I have found, on several occasions, that I can tax my legs at 16.5 mph if I match my wife’s cadence – and in a gear lower (easier) than I spin easily in on my normal recovery rides. If I downshift and revert back to my normal cadence, I can match her pace but without taxing my legs in the least. That second part though, that’s the tough one to impress upon those who want to get faster. It’s hard to grasp because as a noob, you’re going to think, “how can pushing a gear that I’m already having a tough time pushing for my 16 mph average be easier if I spin faster“?

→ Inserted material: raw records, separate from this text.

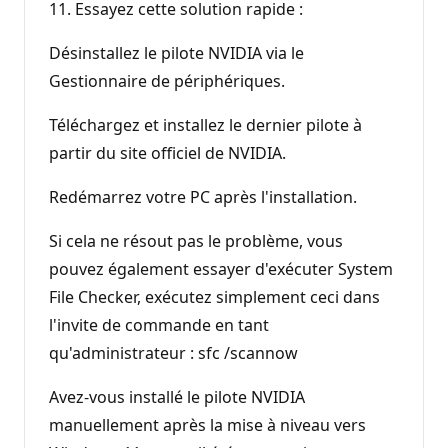
11. Essayez cette solution rapide :
t
a
t
Désinstallez le pilote NVIDIA via le
i
o
Gestionnaire de périphériques.
n
Téléchargez et installez le dernier pilote à
partir du site officiel de NVIDIA.
Redémarrez votre PC après l'installation.
Si cela ne résout pas le problème, vous
pouvez également essayer d'exécuter System
File Checker, exécutez simplement ceci dans
l'invite de commande en tant
qu'administrateur : sfc /scannow
Avez-vous installé le pilote NVIDIA
manuellement après la mise à niveau vers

It absolutely is easier once you get used to the 90 cadence. Noobs and speed challenged cyclists everywhere, know this: Going from a 60-70 cadence to a 90-100 is. free. speed. Kind of. Look at it this way: That gear you’re grinding at 60 rpm, at 90, is as much as 1-1/2 mph faster. That means if your average is 16.5 mph and you bump your cadence up, you’ll be pushing 18 and with less effort than you did that 16.5. It’s the honest to God truth.
Unfortunately, rockin’ a high cadence is not the perfect answer, if it is pretty awesome… Aerodynamics throw a wrench into the works.
Still, more speed is more speed and if you want to be fast, spinning rather than mashing is an easy way to get a good bounce. Don’t take my word for it, try it yourself. Take three weeks to get used to spinning at 90 rpm or better, in one gear easier than you’re used to. After those three weeks, go back to that gear and spin it up to 90 and you’ll see first hand exactly what I’ve been attempting to describe in this post.
I have previously heard spinning described in the realm of lifting weights: If you curled 80 pounds, how many reps could you do? Five, ten, maybe fifteen? Now, if you curled just the bar, how many reps could you do? You could go for probably a half hour and quit out of boredom before your arms gave out. While that principle very much applies to cycling, spinning is much more effective and efficient than the weight lifting analogy.
Spin ladies and gentlemen, and if you don’t know how to, learn to. Buy a cadence computer if you must, or simply count how many times your left (or right) foot bottoms out in ten seconds and multiply by six (or fifteen and multiply by four). I started this on a trainer and checked at different times in my winter workouts so I could be certain that I was holding close to a 90 cadence. After a winter of keeping that tempo on a trainer, I tore it up the next spring. Good luck and happy spinning.